Some U.S. cities, such as Boston, also operate facilities where drug users can ride out a high under medical supervision, though they cannot actively inject drugs inside. Many cities also offer needle exchanges, where users can get access to clean equipment.
Are SIFs legal?
States have the power to authorize SIFs within their borders, just as they have the power to locally legalize medical or recreational marijuana, according to an analysis published in the American Journal of Public Health.
Things get tricky, however, when looking to federal law. At least two sections of the federal Controlled Substances Act — one that bars drug possession, and one that makes it illegal to operate a facility specifically meant for drug use — could be interpreted to mean that SIFs are illegal, according to the analysis. As such, a SIF could be subject to federal legal action, even if it’s operating in a state that has authorized its existence.
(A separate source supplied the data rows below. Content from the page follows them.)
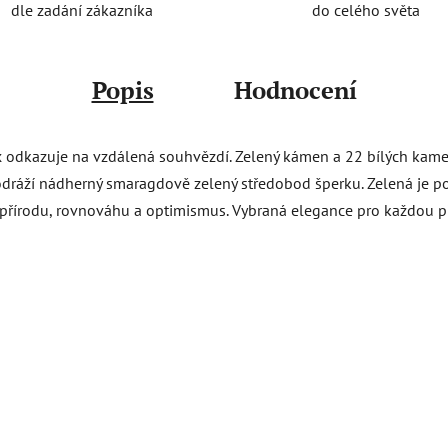
do celého světa
dle zadání zákazníka
Popis
Hodnocení
x odkazuje na vzdálená souhvězdí. Zelený kámen a 22 bílých kamen
odráží nádherný smaragdově zelený středobod šperku. Zelená je po
 přírodu, rovnováhu a optimismus. Vybraná elegance pro každou př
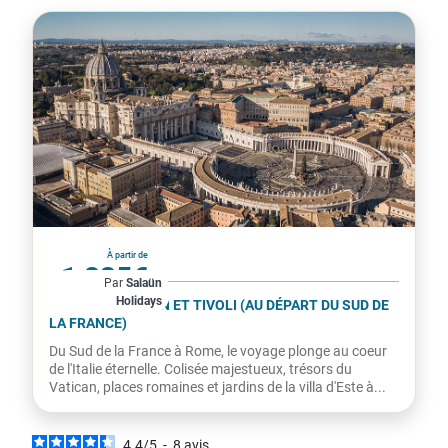
Italie
À partir de
1 235€
Par
Salaün
Holidays
par personne
ROME, LE VATICAN ET TIVOLI (AU DÉPART DU SUD DE
LA FRANCE)
Du Sud de la France à Rome, le voyage plonge au coeur
de l'Italie éternelle. Colisée majestueux, trésors du
Vatican, places romaines et jardins de la villa d'Este à...
4.4
/
5
-
8
avis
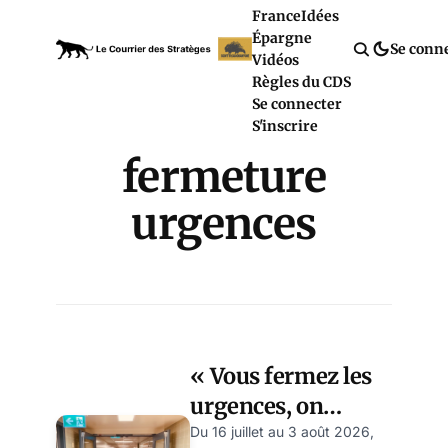
France
Idées
Épargne
Se conn
Vidéos
Règles du CDS
Se connecter
S'inscrire
fermeture
urgences
« Vous fermez les
urgences, on
ramasse les morts
Du 16 juillet au 3 août 2026,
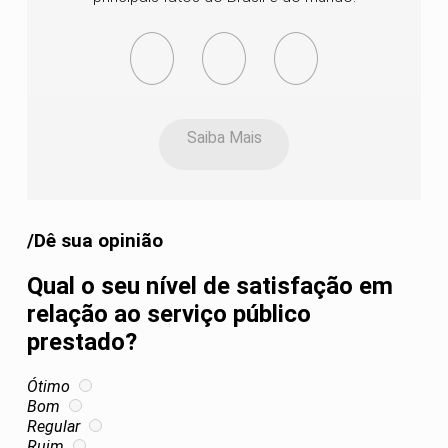
Saiba Mais
/Dê sua opinião
Qual o seu nível de satisfação em
relação ao serviço público
prestado?
Ótimo
Bom
Regular
Ruim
Still, “federal inaction would be enough to allow a state SIF to proceed,” the authors of the analysis wrote. “The attorney general could simply instruct federal law enforcement personnel to ignore the SIF, either because he or she interprets the Controlled Substances Act to allow SIFs or in the exercise of ‘prosecutorial discretion.'”
Do SIFs work?
A number of studies suggest that SIFs not only cut down on drug overdose deaths, but also reduce public drug use and improve community health by curtailing transmission of blood-borne illnesses including HIV and hepatitis C, according to a commentary published Monday in the Annals of Internal Medicine.
A 2011 paper published in the Lancet, for example, found that in the first two years after Vancouver’s SIF opened, overdose deaths in the immediate area decreased by 35%. Another paper published that year in Drug and Alcohol Dependence found that the Vancouver SIF led to significant increases in the number of people seeking methadone and other addiction treatments. Meanwhile, a 2014 review of 75 studies concluded that SIFs cut overdose deaths and improved health among drug users, without causing a concurrent increase in drug trafficking, drug use and crime in the surrounding area.
Why do people oppose SIFs?
Some opponents argue that SIFs encourage drug use — despite studies that suggest they are not correlated with any such increase — and do little to help addicts wean themselves off the habit. SIFs also give rise to a number of ethical issues. For example: Can a patient give informed consent for medical treatment if he or she is under the influence of drugs? And are doctors in conflict with the Hippocratic Oath if they allow patients to do themselves harm by injecting drugs? The dubious legality of SIFs has also raised concerns about legal and professional consequences for the doctors and nurses who would work there.
Still, while the issue is far from black and white, physician groups including the American Medical Association have come out in favor of testing pilot SIFs.
When would a SIF open in Philadelphia?
That’s still unclear. While city officials have given the green light for a facility to open in Philadelphia, they still need to find a private operator to run it. James Garrow, a spokesperson for the Philadelphia Department of Public Health, told TIME that some parties have expressed interest, but declined to name them.
The Centers for Disease Control and Prevention (CDC) estimates that at least 63,600 drug overdoses occurred in the U.S. in 2016. About 900 of those were fatal opioid overdoses in Philadelphia, according to a report from Philadelphia Mayor Jim Kenney’s Task Force to Combat the Opioid Epidemic — and officials are expecting the 2017 death toll to rise.
Garrow estimated that a SIF could open within the next six to 18 months — and said city health officials are not concerned with being the first in the country.
“Our only motivation is trying to save as many lives as possible,” Garrow said.